Hi everybody, I started to study computer vision and machine learning. I have a dataset of images and my goal is to extract the features with opencv3 (using different feature detection algorithms: Fast, GoodFeaturesToTrack, Mser, Star, Sift, Surf) and using the extracted matrix of features with an algorithm of machine learning for the images classification.

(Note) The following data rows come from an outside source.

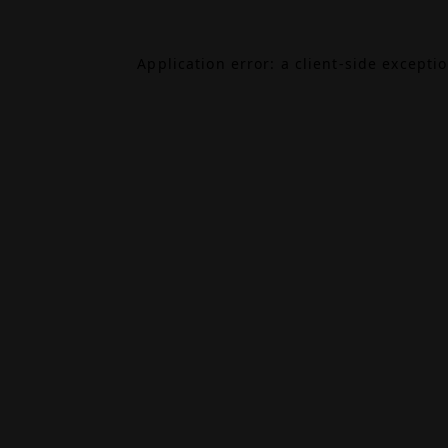
Application error: a
client
-side excepti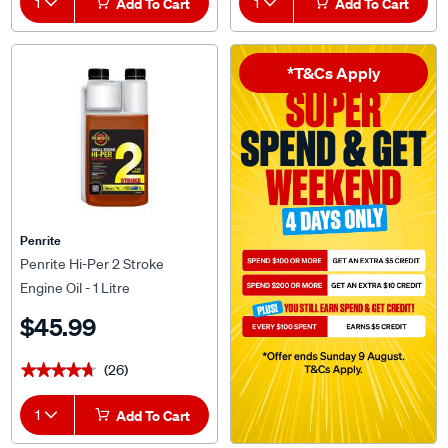
1
Add To Cart
1
Add To Cart
*T&Cs Apply
Penrite
Penrite Hi-Per 2 Stroke
Engine Oil - 1 Litre
$45.99
(26)
★★★★★
★★★★★
1
Add To Cart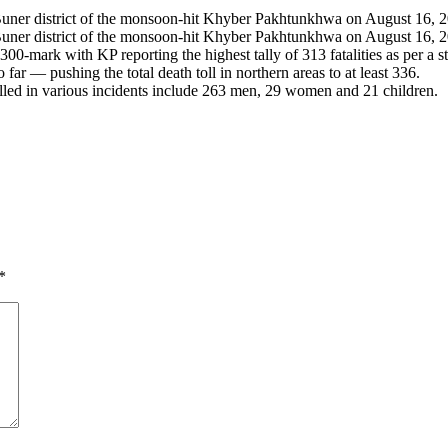
he Buner district of the monsoon-hit Khyber Pakhtunkhwa on August 16
e Buner district of the monsoon-hit Khyber Pakhtunkhwa on August 16, 2
00-mark with KP reporting the highest tally of 313 fatalities as per a 
 — pushing the total death toll in northern areas to at least 336.
lled in various incidents include 263 men, 29 women and 21 children.
*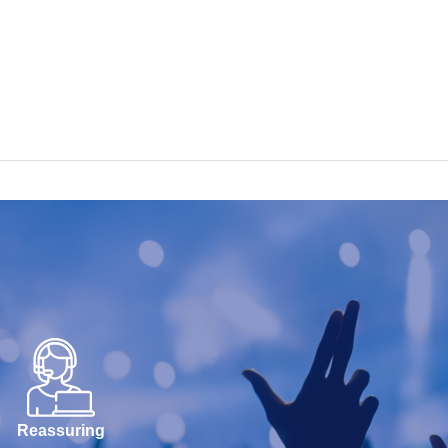
Reassuring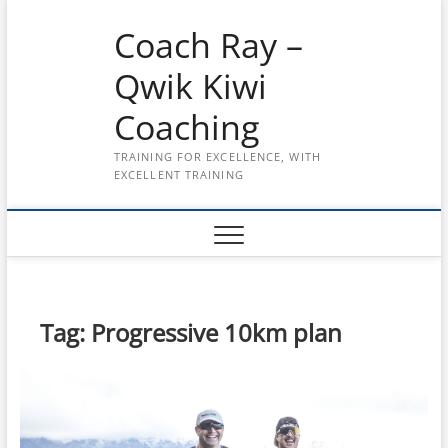
Skip
Coach Ray –
to
content
Qwik Kiwi
Coaching
TRAINING FOR EXCELLENCE, WITH
EXCELLENT TRAINING
Tag:
Progressive 10km plan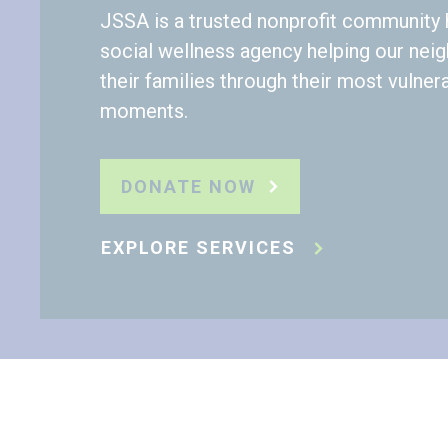
JSSA is a trusted nonprofit community 
social wellness agency helping our nei
their families through their most vulner
moments.
DONATE NOW
EXPLORE SERVICES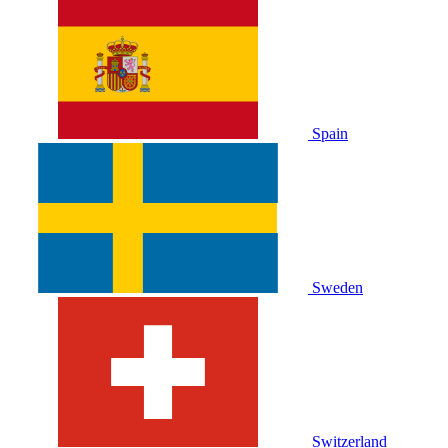
Spain
Sweden
Switzerland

After a lot of search I've started with SIFT and SURF and I used the tecnique of bag of word for obtaining my final matrix. Now the problem comes with the other algorithms, because I've noted that, for example FAST, provide only a keypoints extractor but not a descriptor, so seem that I've to use one of following descriptor:

  1. SIFT
  2. SURF
  3. BRIEF
  4. BRISK
  5. ORB
  6. FREAK

But I have a lot a doubts...I've read here that BRISK / FREAK / ORB are not for image classification problem and, since they are binary descriptors, I can't use it with the implementation of bow in opencv because the kmeans works only with non binary descriptor. If I use, for example, only the SIFT descriptor with keypoint extracted with other algorithm (Fast, Star etc) the program works but has sense?I've search and it not seems good strategy (I report belove some lines of my algorithrm)

bowTrain = cv2.BOWKMeansTrainer(10)
detector = cv2.MSER_create()
sift = cv2.xfeatures2d.SIFT_create()
kp = detector.detect(img,None)
kp,des = sift.compute(img,kp)
bowTrain.add(des)

Is correct or there are other tecniques that I can use? Thank you for help.